=== Begin Enclosure ===

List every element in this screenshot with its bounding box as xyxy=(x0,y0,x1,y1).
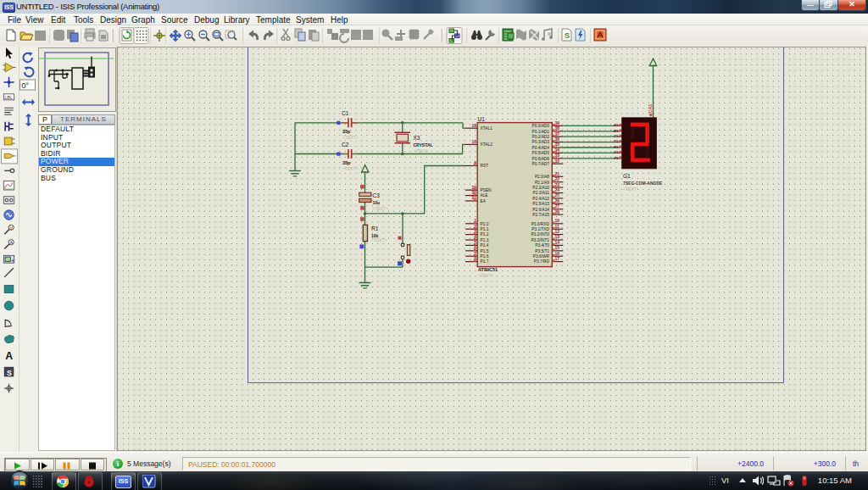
svg-text:XTAL2: XTAL2 xyxy=(481,142,493,147)
svg-text:32: 32 xyxy=(555,159,560,164)
svg-text:P1.6: P1.6 xyxy=(481,254,489,259)
svg-text:LBL: LBL xyxy=(4,95,12,100)
svg-text:V: V xyxy=(9,226,13,231)
svg-text:36: 36 xyxy=(555,136,560,142)
svg-text:33: 33 xyxy=(555,153,560,158)
svg-text:CRYSTAL: CRYSTAL xyxy=(414,142,433,148)
svg-text:A: A xyxy=(10,240,14,245)
svg-text:7SEG-COM-ANODE: 7SEG-COM-ANODE xyxy=(623,181,663,186)
svg-text:11: 11 xyxy=(555,224,560,229)
svg-text:P2.6/A14: P2.6/A14 xyxy=(532,208,549,212)
svg-text:P1.5: P1.5 xyxy=(481,249,489,253)
svg-text:ALE: ALE xyxy=(481,193,488,198)
svg-text:RST: RST xyxy=(481,164,489,168)
svg-text:F1: F1 xyxy=(614,156,619,160)
svg-text:P3.7/RD: P3.7/RD xyxy=(534,259,550,264)
svg-text:P2.1/A9: P2.1/A9 xyxy=(535,181,549,185)
svg-text:P2.5/A13: P2.5/A13 xyxy=(532,202,549,206)
svg-text:P3.0/RXD: P3.0/RXD xyxy=(531,222,550,226)
svg-text:P0.6/AD6: P0.6/AD6 xyxy=(531,157,549,161)
svg-text:P3.4/T0: P3.4/T0 xyxy=(535,243,549,248)
svg-text:P1.1: P1.1 xyxy=(481,227,489,231)
svg-text:33p: 33p xyxy=(342,129,351,134)
svg-text:21: 21 xyxy=(555,171,560,176)
svg-text:S: S xyxy=(565,31,570,40)
svg-text:<TEXT>: <TEXT> xyxy=(342,166,359,171)
svg-text:P0.4/AD4: P0.4/AD4 xyxy=(531,146,549,150)
svg-text:18: 18 xyxy=(471,139,476,144)
svg-text:<TEXT>: <TEXT> xyxy=(414,148,430,153)
svg-text:C1: C1 xyxy=(614,134,619,138)
svg-text:P0.0/AD0: P0.0/AD0 xyxy=(531,124,549,128)
svg-text:XTAL1: XTAL1 xyxy=(481,126,493,131)
svg-text:P3.1/TXD: P3.1/TXD xyxy=(531,227,549,231)
svg-text:G1: G1 xyxy=(623,173,631,179)
svg-text:C1: C1 xyxy=(342,110,349,116)
svg-text:15: 15 xyxy=(555,245,560,250)
svg-text:33p: 33p xyxy=(342,160,351,165)
svg-text:39: 39 xyxy=(555,120,560,125)
svg-text:P1.7: P1.7 xyxy=(481,259,489,264)
svg-text:19: 19 xyxy=(471,123,476,128)
svg-text:P3.5/T1: P3.5/T1 xyxy=(535,249,549,253)
svg-text:P2.4/A12: P2.4/A12 xyxy=(532,197,549,201)
svg-text:A1: A1 xyxy=(614,123,619,127)
svg-text:P2.0/A8: P2.0/A8 xyxy=(535,175,549,179)
svg-text:<TEXT>: <TEXT> xyxy=(342,135,359,140)
svg-text:P0.3/AD3: P0.3/AD3 xyxy=(531,140,549,144)
svg-text:P1.0: P1.0 xyxy=(481,222,489,226)
svg-text:13: 13 xyxy=(555,234,560,239)
svg-text:P3.6/WR: P3.6/WR xyxy=(533,254,550,259)
svg-text:34: 34 xyxy=(555,148,560,153)
svg-text:P2.3/A11: P2.3/A11 xyxy=(533,191,550,195)
svg-text:PSEN: PSEN xyxy=(481,188,492,192)
svg-text:C3: C3 xyxy=(373,192,381,198)
svg-text:D1: D1 xyxy=(614,139,619,143)
svg-text:P1.3: P1.3 xyxy=(481,238,489,242)
svg-text:12: 12 xyxy=(555,229,560,234)
svg-text:S: S xyxy=(7,369,12,377)
svg-text:B1: B1 xyxy=(614,129,619,133)
svg-text:27: 27 xyxy=(555,203,560,209)
svg-text:P0.5/AD5: P0.5/AD5 xyxy=(531,151,549,155)
svg-text:10u: 10u xyxy=(373,200,381,205)
svg-text:26: 26 xyxy=(555,198,560,203)
svg-text:P3.3/INT1: P3.3/INT1 xyxy=(531,238,549,242)
svg-text:P3.2/INT0: P3.2/INT0 xyxy=(531,232,549,237)
svg-text:28: 28 xyxy=(555,209,560,214)
svg-text:14: 14 xyxy=(555,240,560,245)
svg-text:G1: G1 xyxy=(614,150,619,154)
svg-text:EA: EA xyxy=(481,199,487,203)
svg-text:<TEXT>: <TEXT> xyxy=(371,237,387,242)
svg-text:P2.7/A15: P2.7/A15 xyxy=(532,213,549,217)
svg-text:<TEXT>: <TEXT> xyxy=(478,273,494,278)
svg-text:17: 17 xyxy=(555,256,560,261)
svg-text:<TEXT>: <TEXT> xyxy=(373,206,389,211)
svg-text:22: 22 xyxy=(555,176,560,181)
svg-text:E1: E1 xyxy=(614,145,619,149)
svg-text:P0.7/AD7: P0.7/AD7 xyxy=(531,162,549,166)
svg-text:AT89C51: AT89C51 xyxy=(478,267,498,272)
svg-text:CA1: CA1 xyxy=(648,104,653,114)
svg-text:R1: R1 xyxy=(371,226,379,231)
svg-text:P0.1/AD1: P0.1/AD1 xyxy=(531,130,549,134)
svg-text:P1.2: P1.2 xyxy=(481,232,489,237)
svg-text:35: 35 xyxy=(555,142,560,147)
svg-text:A: A xyxy=(5,350,13,362)
svg-text:0°: 0° xyxy=(22,81,30,90)
svg-text:P0.2/AD2: P0.2/AD2 xyxy=(531,135,549,139)
svg-text:16: 16 xyxy=(555,251,560,256)
svg-text:P1.4: P1.4 xyxy=(481,243,489,248)
svg-text:<TEXT>: <TEXT> xyxy=(623,187,639,192)
svg-text:24: 24 xyxy=(555,187,560,192)
svg-text:P2.2/A10: P2.2/A10 xyxy=(532,186,549,190)
svg-text:37: 37 xyxy=(555,131,560,136)
svg-text:25: 25 xyxy=(555,192,560,198)
svg-text:23: 23 xyxy=(555,182,560,187)
svg-text:C2: C2 xyxy=(342,142,349,148)
svg-text:U1: U1 xyxy=(478,116,486,122)
svg-text:10: 10 xyxy=(555,218,560,223)
svg-text:38: 38 xyxy=(555,125,560,131)
svg-text:X3: X3 xyxy=(414,135,420,141)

=== End Enclosure ===

* WHAT THIS TASK INVOLVES *
Omit the pictures and reproduce the listing exactly.

* TASK OUTPUT *
List every element in this screenshot with its bounding box as xyxy=(x0,y0,x1,y1).
svg-text:XTAL2: XTAL2 xyxy=(481,142,493,147)
svg-text:32: 32 xyxy=(555,159,560,164)
svg-text:P1.6: P1.6 xyxy=(481,254,489,259)
svg-text:LBL: LBL xyxy=(4,95,12,100)
svg-text:V: V xyxy=(9,226,13,231)
svg-text:36: 36 xyxy=(555,136,560,142)
svg-text:33: 33 xyxy=(555,153,560,158)
svg-text:CRYSTAL: CRYSTAL xyxy=(414,142,433,148)
svg-text:A: A xyxy=(10,240,14,245)
svg-text:7SEG-COM-ANODE: 7SEG-COM-ANODE xyxy=(623,181,663,186)
svg-text:11: 11 xyxy=(555,224,560,229)
svg-text:P2.6/A14: P2.6/A14 xyxy=(532,208,549,212)
svg-text:P1.5: P1.5 xyxy=(481,249,489,253)
svg-text:ALE: ALE xyxy=(481,193,488,198)
svg-text:RST: RST xyxy=(481,164,489,168)
svg-text:F1: F1 xyxy=(614,156,619,160)
svg-text:P3.7/RD: P3.7/RD xyxy=(534,259,550,264)
svg-text:P2.1/A9: P2.1/A9 xyxy=(535,181,549,185)
svg-text:P2.5/A13: P2.5/A13 xyxy=(532,202,549,206)
svg-text:P3.0/RXD: P3.0/RXD xyxy=(531,222,550,226)
svg-text:P0.6/AD6: P0.6/AD6 xyxy=(531,157,549,161)
svg-text:P3.4/T0: P3.4/T0 xyxy=(535,243,549,248)
svg-text:P1.1: P1.1 xyxy=(481,227,489,231)
svg-text:33p: 33p xyxy=(342,129,351,134)
svg-text:21: 21 xyxy=(555,171,560,176)
svg-text:S: S xyxy=(565,31,570,40)
svg-text:<TEXT>: <TEXT> xyxy=(342,166,359,171)
svg-text:P0.4/AD4: P0.4/AD4 xyxy=(531,146,549,150)
svg-text:18: 18 xyxy=(471,139,476,144)
svg-text:<TEXT>: <TEXT> xyxy=(414,148,430,153)
svg-text:C1: C1 xyxy=(614,134,619,138)
svg-text:P0.0/AD0: P0.0/AD0 xyxy=(531,124,549,128)
svg-text:XTAL1: XTAL1 xyxy=(481,126,493,131)
svg-text:P3.1/TXD: P3.1/TXD xyxy=(531,227,549,231)
svg-text:G1: G1 xyxy=(623,173,631,179)
svg-text:C1: C1 xyxy=(342,110,349,116)
svg-text:15: 15 xyxy=(555,245,560,250)
svg-text:33p: 33p xyxy=(342,160,351,165)
svg-text:39: 39 xyxy=(555,120,560,125)
svg-text:P1.7: P1.7 xyxy=(481,259,489,264)
svg-text:19: 19 xyxy=(471,123,476,128)
svg-text:P3.5/T1: P3.5/T1 xyxy=(535,249,549,253)
svg-text:P2.4/A12: P2.4/A12 xyxy=(532,197,549,201)
svg-text:A1: A1 xyxy=(614,123,619,127)
svg-text:P2.0/A8: P2.0/A8 xyxy=(535,175,549,179)
svg-text:<TEXT>: <TEXT> xyxy=(342,135,359,140)
svg-text:P0.3/AD3: P0.3/AD3 xyxy=(531,140,549,144)
svg-text:P1.0: P1.0 xyxy=(481,222,489,226)
svg-text:13: 13 xyxy=(555,234,560,239)
svg-text:P3.6/WR: P3.6/WR xyxy=(533,254,550,259)
svg-text:34: 34 xyxy=(555,148,560,153)
svg-text:P2.3/A11: P2.3/A11 xyxy=(533,191,550,195)
svg-text:PSEN: PSEN xyxy=(481,188,492,192)
svg-text:C3: C3 xyxy=(373,192,381,198)
svg-text:D1: D1 xyxy=(614,139,619,143)
svg-text:P1.3: P1.3 xyxy=(481,238,489,242)
svg-text:12: 12 xyxy=(555,229,560,234)
svg-text:S: S xyxy=(7,369,12,377)
svg-text:B1: B1 xyxy=(614,129,619,133)
svg-text:27: 27 xyxy=(555,203,560,209)
svg-text:P0.5/AD5: P0.5/AD5 xyxy=(531,151,549,155)
svg-text:10u: 10u xyxy=(373,200,381,205)
svg-text:26: 26 xyxy=(555,198,560,203)
svg-text:P3.3/INT1: P3.3/INT1 xyxy=(531,238,549,242)
svg-text:P3.2/INT0: P3.2/INT0 xyxy=(531,232,549,237)
svg-text:28: 28 xyxy=(555,209,560,214)
svg-text:14: 14 xyxy=(555,240,560,245)
svg-text:G1: G1 xyxy=(614,150,619,154)
svg-text:EA: EA xyxy=(481,199,487,203)
svg-text:<TEXT>: <TEXT> xyxy=(371,237,387,242)
svg-text:P2.7/A15: P2.7/A15 xyxy=(532,213,549,217)
svg-text:<TEXT>: <TEXT> xyxy=(478,273,494,278)
svg-text:17: 17 xyxy=(555,256,560,261)
svg-text:<TEXT>: <TEXT> xyxy=(373,206,389,211)
svg-text:22: 22 xyxy=(555,176,560,181)
svg-text:E1: E1 xyxy=(614,145,619,149)
svg-text:P0.7/AD7: P0.7/AD7 xyxy=(531,162,549,166)
svg-text:AT89C51: AT89C51 xyxy=(478,267,498,272)
svg-text:CA1: CA1 xyxy=(648,104,653,114)
svg-text:R1: R1 xyxy=(371,226,379,231)
svg-text:P0.1/AD1: P0.1/AD1 xyxy=(531,130,549,134)
svg-text:P1.2: P1.2 xyxy=(481,232,489,237)
svg-text:35: 35 xyxy=(555,142,560,147)
svg-text:A: A xyxy=(5,350,13,362)
svg-text:0°: 0° xyxy=(22,81,30,90)
svg-text:P0.2/AD2: P0.2/AD2 xyxy=(531,135,549,139)
svg-text:16: 16 xyxy=(555,251,560,256)
svg-text:P1.4: P1.4 xyxy=(481,243,489,248)
svg-text:<TEXT>: <TEXT> xyxy=(623,187,639,192)
svg-text:24: 24 xyxy=(555,187,560,192)
svg-text:P2.2/A10: P2.2/A10 xyxy=(532,186,549,190)
svg-text:37: 37 xyxy=(555,131,560,136)
svg-text:25: 25 xyxy=(555,192,560,198)
svg-text:23: 23 xyxy=(555,182,560,187)
svg-text:C2: C2 xyxy=(342,142,349,148)
svg-text:U1: U1 xyxy=(478,116,486,122)
svg-text:10: 10 xyxy=(555,218,560,223)
svg-text:38: 38 xyxy=(555,125,560,131)
svg-text:X3: X3 xyxy=(414,135,420,141)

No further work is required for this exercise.